丸山城志郎は落胆 阿部に敗れパリ五輪絶望的「認めるしかない」10分超死闘も指導決着で呆然「これからだと…」

 「柔道・世界選手権」(8日、ドーハ)

 男子66キロ級決勝が行われ、19、21年世界王者の丸山城志郎(29)=ミキハウス=は、東京五輪代表の阿部一二三(25)=パーク24=に延長戦の末10分14秒、指導3つで反則負けした。11度目の直接対決はこれで直近5連敗となり、通算4勝7敗。昨年10月の世界選手権に続いて、五輪前年の大一番を落とし、パリ五輪代表は限りなく厳しい状況となった。

 世界王者同士のバチバチの激闘は本戦時間内で決着がつかず、延長戦に入ってからさらに加速。
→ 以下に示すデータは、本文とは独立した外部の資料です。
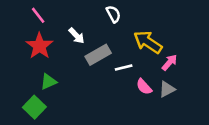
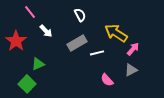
white semicircle: (113, 14) -> (80, 15), moved
white arrow: (76, 36) -> (46, 31), moved
red star: (40, 46) -> (16, 41), moved
pink semicircle: (144, 87) -> (107, 80), moved

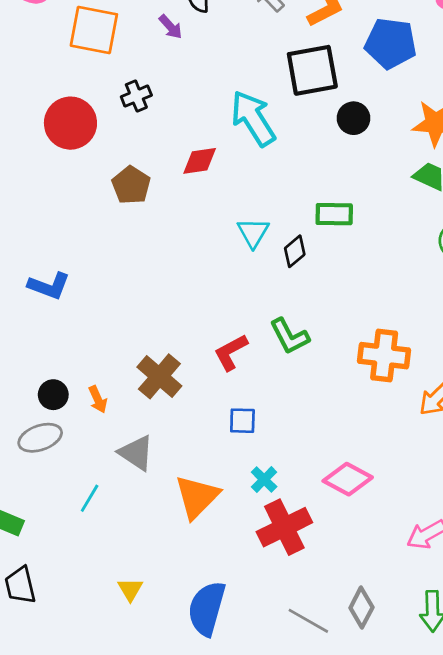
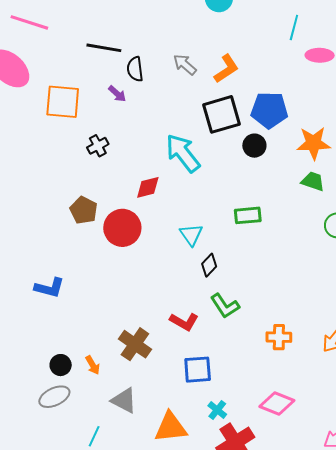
blue pentagon: (391, 43) -> (269, 110), moved
red circle: (70, 123) -> (122, 228), moved
brown pentagon: (131, 185) -> (84, 210), moved
black diamond: (295, 251) -> (209, 265), moved
red L-shape: (231, 352) -> (184, 322), turned -116
orange cross: (384, 356) -> (279, 337), moved, size x0.7
blue square: (242, 421) -> (198, 370), size x1.4
orange triangle: (197, 497) -> (171, 427), turned 45

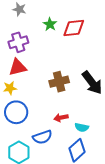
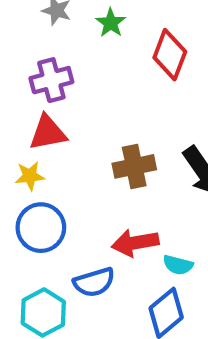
green star: (50, 24) -> (111, 23), moved
red diamond: (74, 28) -> (170, 55), turned -65
red arrow: (61, 118) -> (135, 243), size x1.5

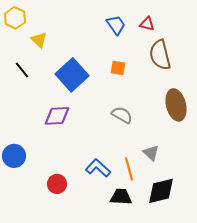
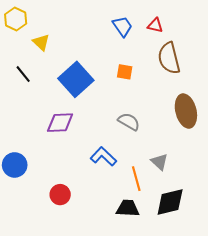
blue L-shape: (98, 168) -> (103, 156), moved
丸山が内股や捨て身技を繰り出せば、阿部も遠い間合いから深く入る袖釣り込み腰や足技を出したが、両者意地でもポイントは譲らず。会場のボルテージも最高潮に達する中、10分すぎに阿部が足技を出したところで審判が丸山に3つ目の指導を宣告。あっけない反則決着にブーイングも起きたが、阿部は手をたたいて喜びを噛みしめ、丸山は呆然と立ち尽くした。

 丸山は負ければパリ五輪出場が絶望的となる一戦に全てを懸けたが、またも宿敵の牙城を崩せなかった。表彰式後のインタビューでは「本当に悔しいが、僕の意地や執念、今までの思いも全部この大会にぶつけた。優勝することしか考えてなかったが、負けを認めるしかない」と声を絞り出した。

 今回も一進一退の死闘を演じたが、決定打を出せないまま、最後はあっけない反則決着となった。「僕的にはこれから(が勝負)かなと思っていた。あの展開から俺の展開が来るなと思って試合していたが、(その前に)あそこで指導3がきて。どうしようもないですね。負けは負けなので。ああだこうだいうつもりはない」と潔く認めた。

 柔道人生の集大成と位置づけて臨んだ大一番を終えた29歳は「これから先、すぐに目標は立てられないが、これから何か燃えるものがあればまた頑張りたいし、(すぐには)わからない。また戦う姿を見せられたらいいが、これからも柔道家丸山城志郎の応援をよろしくお願いします」と語った。

 両雄は史上初の一騎打ちとなった東京五輪代表決定戦の24分間の死闘を経て、代表権を勝ち取った阿部が東京五輪で金メダルを獲得。昨年10月の世界選手権決勝は阿部が小外掛けで勝利し、パリ五輪代表争いでリードした。一方の丸山も12月のグランドスラム(GS)東京大会で苦しみながらも優勝し、崖っぷちから世界切符をもぎ取っていた。

 全日本柔道連盟(全柔連)は最速で今年6月にもパリ五輪代表を決められる規定を設けており、今大会の結果で代表争いに決着がつく可能性もある。